First previewed last November, Sets, a new Windows interface feature that will make every window into a tabbed windows, has been removed from the latest Insider Preview build of Windows 10. Moreover, the Verge is reporting that the feature won’t be coming back in this year’s next major update, due in October.
This marks the second time that Sets have been included in a preview release, only to be removed at a later stage prior to the release of an update. When first announcing Sets, Microsoft was very careful to note that it wasn’t promising Sets for any particular release—or possibly even ever, given the complexities of application compatibility and uncertainty about how people will actually use the feature.
The promise of Sets is certainly high. Putting tabs in every window is a way of solving certain long-standing requests such as the demand for tabs in Explorer, but Sets went far beyond this, allowing sets of different applications to be grouped together with tabs to switch them. As such, they became a way of managing one’s workspace, allowing you to combine, say, a Word window with a school paper with the online resources that you’re using to write the paper.

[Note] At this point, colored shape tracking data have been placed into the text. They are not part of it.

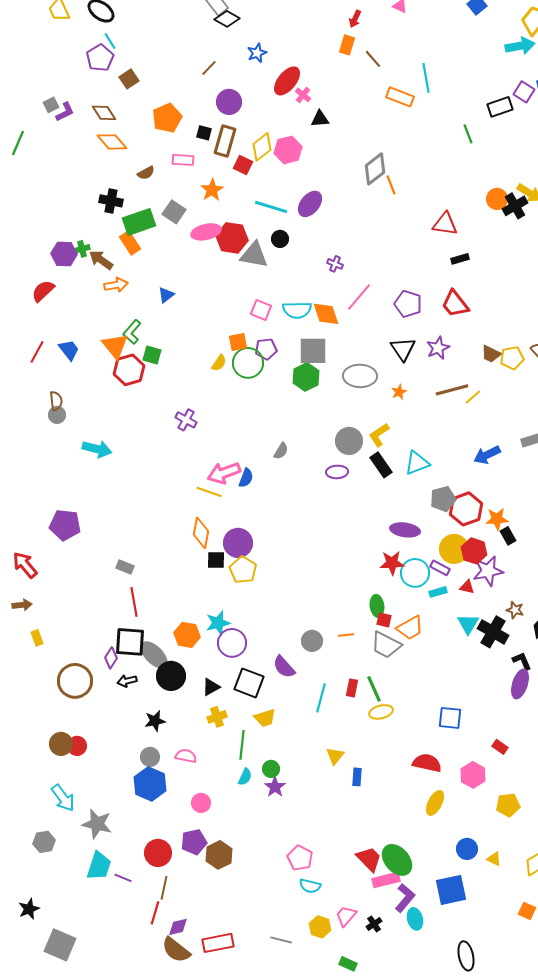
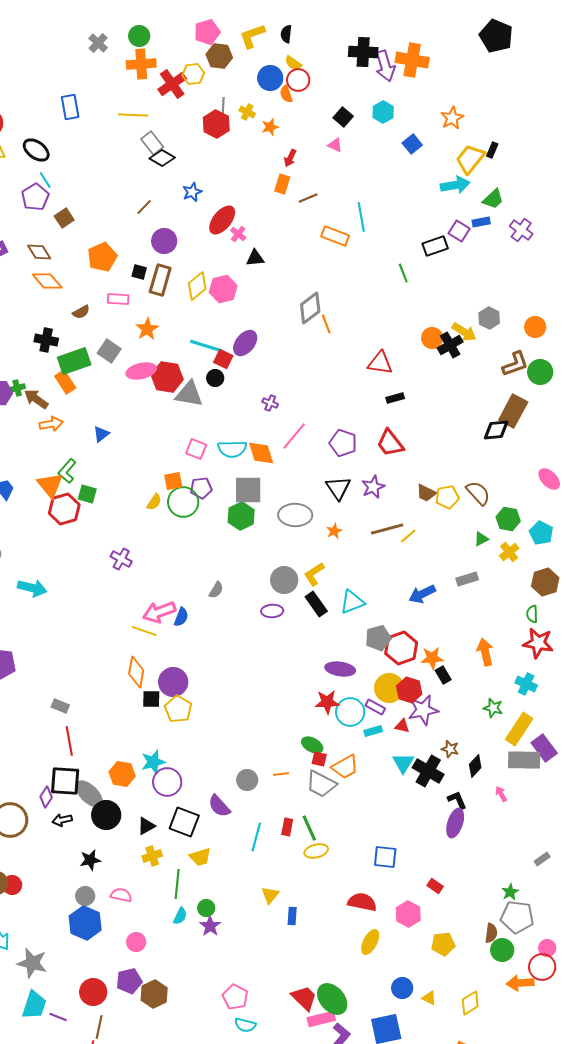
brown line: (373, 59) -> (308, 198), turned -72
red square: (243, 165) -> (223, 359), moved
green ellipse: (377, 606) -> (312, 745), turned -55

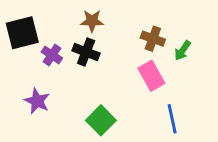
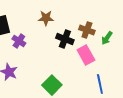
black cross: (86, 52) -> (65, 39), moved

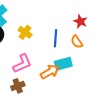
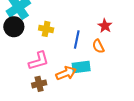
yellow cross: (25, 32) -> (46, 29), turned -32
brown cross: (18, 86) -> (39, 84), moved

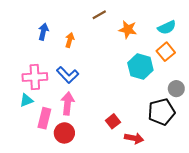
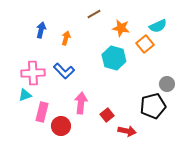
orange square: (166, 52) -> (145, 44), moved
cyan hexagon: (140, 66) -> (114, 58), moved
pink arrow: (68, 103) -> (81, 103), moved

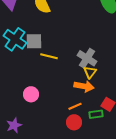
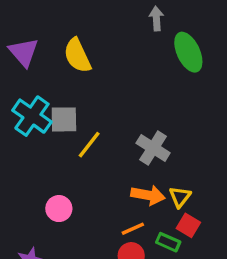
yellow line: (49, 56) -> (89, 145), turned -66
yellow triangle: (90, 72) -> (180, 197), moved
green rectangle: (96, 114) -> (168, 242), turned 32

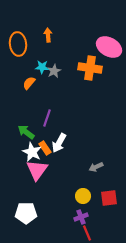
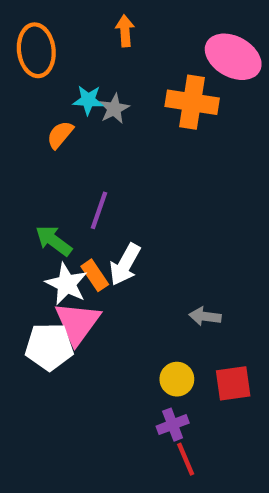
orange arrow: (48, 35) -> (125, 31), moved
gray arrow: (96, 167) -> (205, 316), turned 32
white pentagon: (26, 213) -> (49, 347), moved

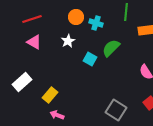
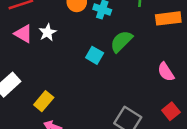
white star: (68, 41) -> (48, 32), moved

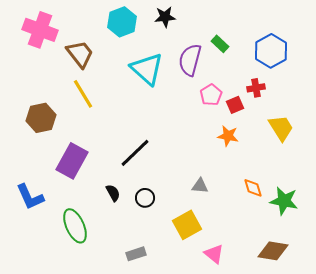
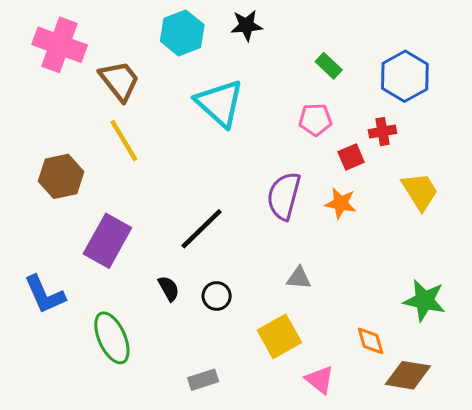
purple semicircle: (190, 60) -> (284, 196), moved
pink pentagon: (211, 95) -> (315, 120), moved, turned 30
orange diamond: (253, 188) -> (371, 341), moved

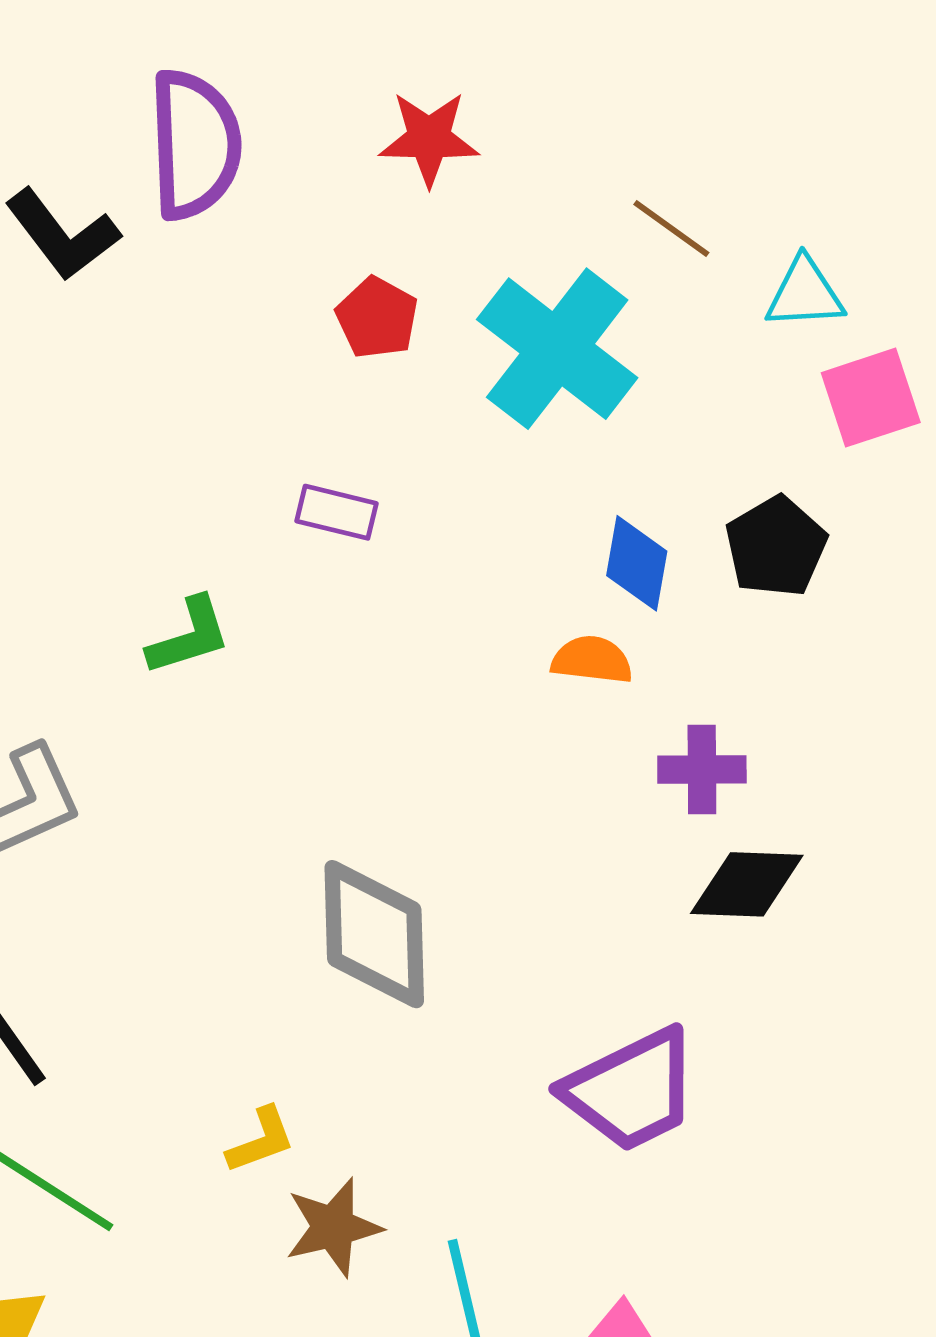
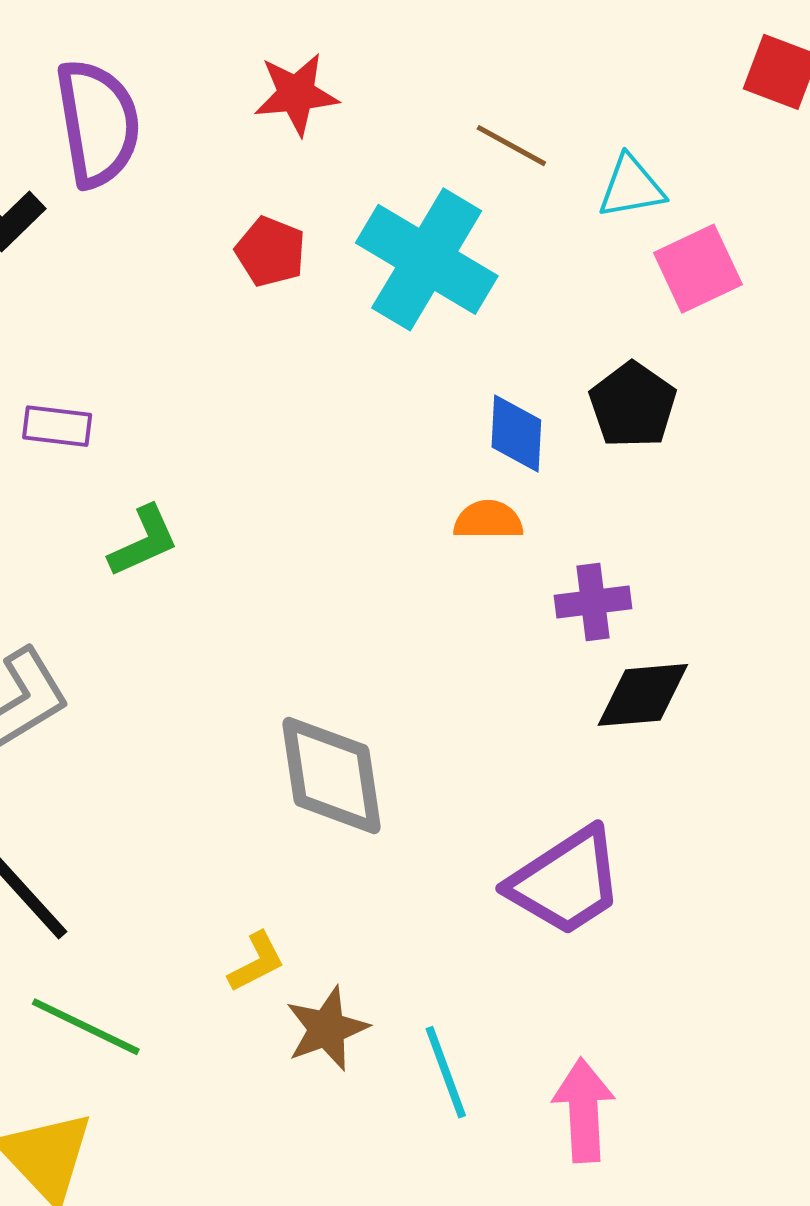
purple rectangle: (336, 512) -> (57, 426), moved

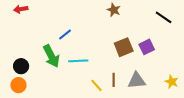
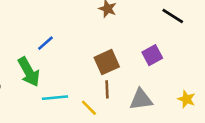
brown square: (124, 47) -> (107, 62), moved
cyan line: (78, 61) -> (55, 98), moved
brown line: (114, 80) -> (107, 89), moved

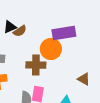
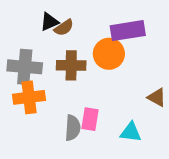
brown cross: (36, 65) -> (71, 65), moved

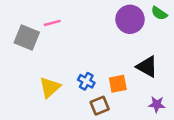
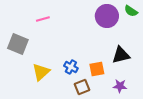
gray square: (27, 38) -> (18, 44), moved
black triangle: (147, 67) -> (121, 55), turned -42
purple star: (157, 104) -> (120, 86), moved

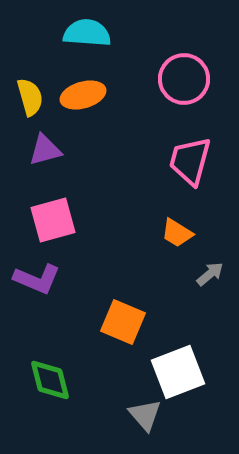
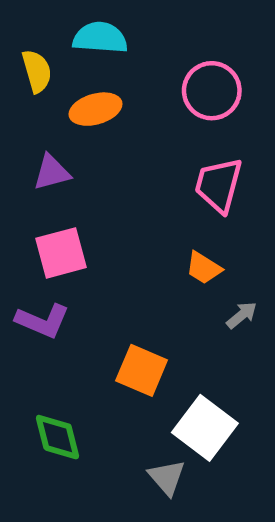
yellow semicircle: (30, 97) -> (37, 71), moved
white square: (178, 372) -> (205, 428), turned -32

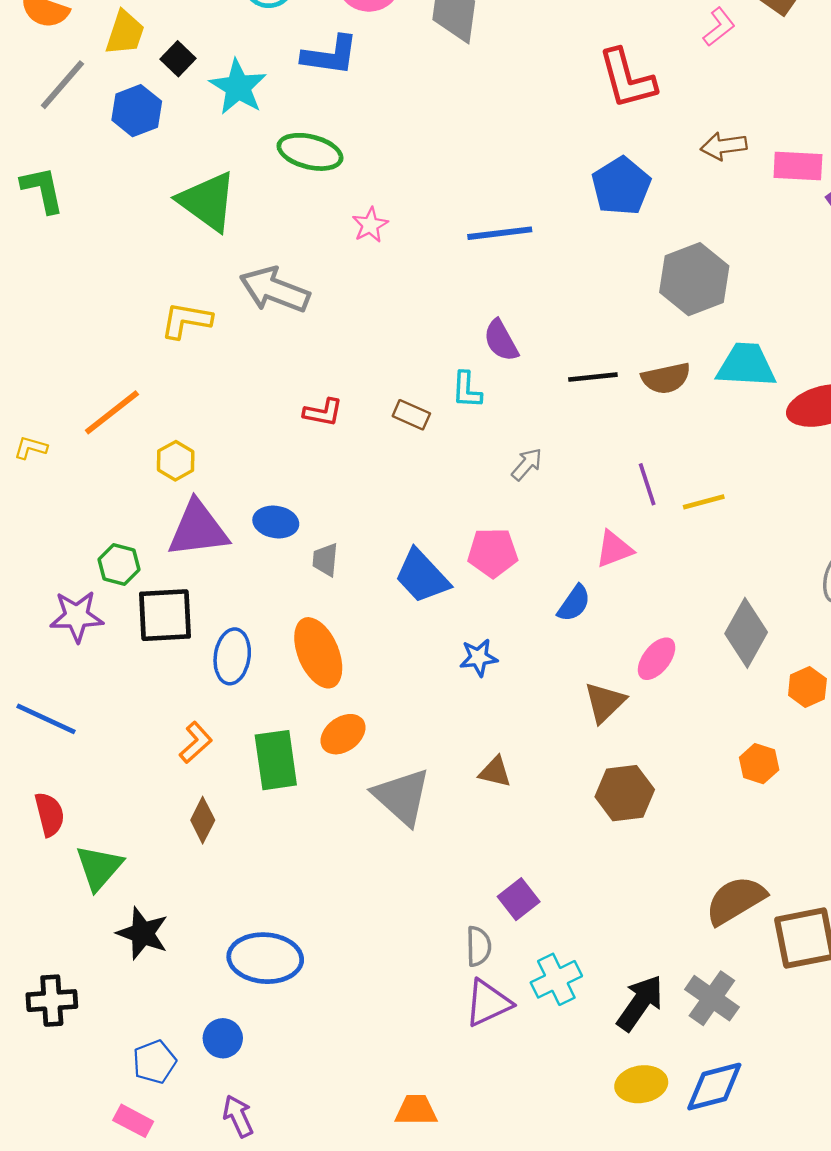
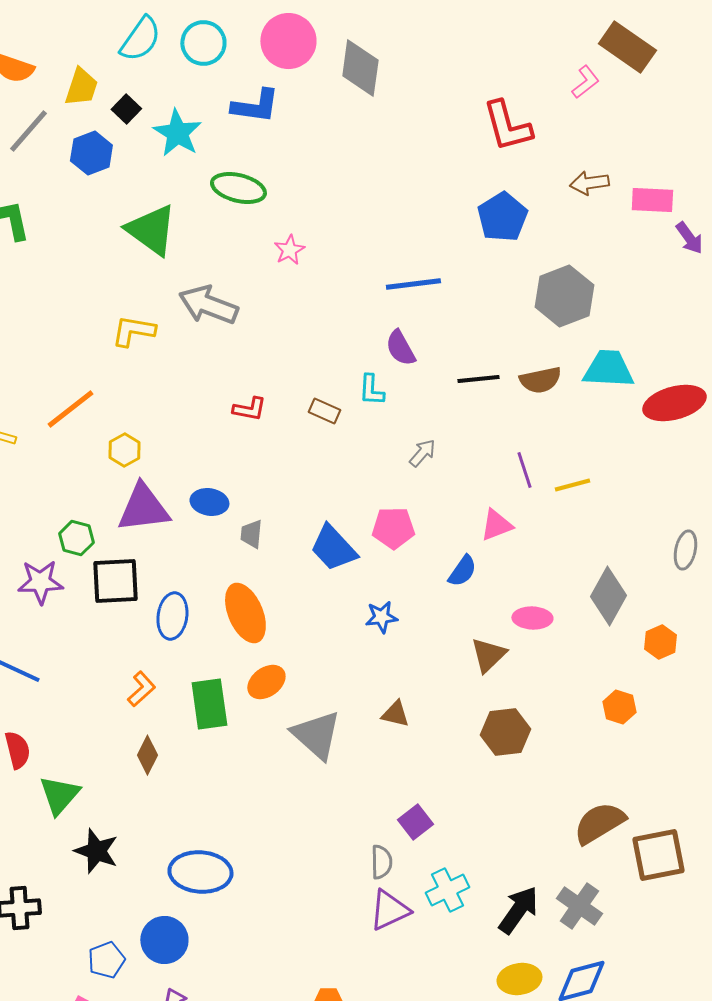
blue line: (500, 233) -> (413, 284), moved
pink ellipse: (657, 659) -> (532, 618), turned 54
blue circle: (223, 1038) -> (164, 940), size x1.4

Complicating this, however, is the issue that many Windows applications do all manner of weird and occasionally wonderful things with their title bars. With a simple application like Notepad, which does nothing at all non-standard, it’s straightforward for the operating system to take the window’s titlebar and add tabs to it, because the operating system is entirely responsible for drawing the titlebar in the first place. But in an application such as Office or Visual Studio, where the window titlebars are customized by the application, the task becomes much harder: the operating system has to ensure that the tabs don’t break the application. We’ll likely see an API somewhere down the line that enables the Sets system to coordinate the tabbing with the applications, but that’s still very much a work in progress.
The next version of Windows, likely to be version 1809 with the codename “Redstone 5,” is also going to be a special release. Version 1809 is going to be blessed as a long term support channel (LTSC) release, meaning that instead of 18 months of patches and support, it’ll receive the traditional ten years of support and security fixes. If it weren’t an LTSC release, it might be reasonable for Microsoft to release a first iteration of Sets—for example, one that only worked with modern applications built using the UWP API along with Win32 applications that used standard titlebars—and then use the next semi-annual update to add support for Win32 applications with custom titlebars. The long lifetime for version 1809 makes this kind of partial, phased release much less appealing, as those people using it will forever be stuck with the partial feature, at least until the next LTSC release is made in 2021.
Microsoft says that it’s still working on improving the Sets experience, and that the feature isn’t gone for good, but it looks like it needs more time in development than is available.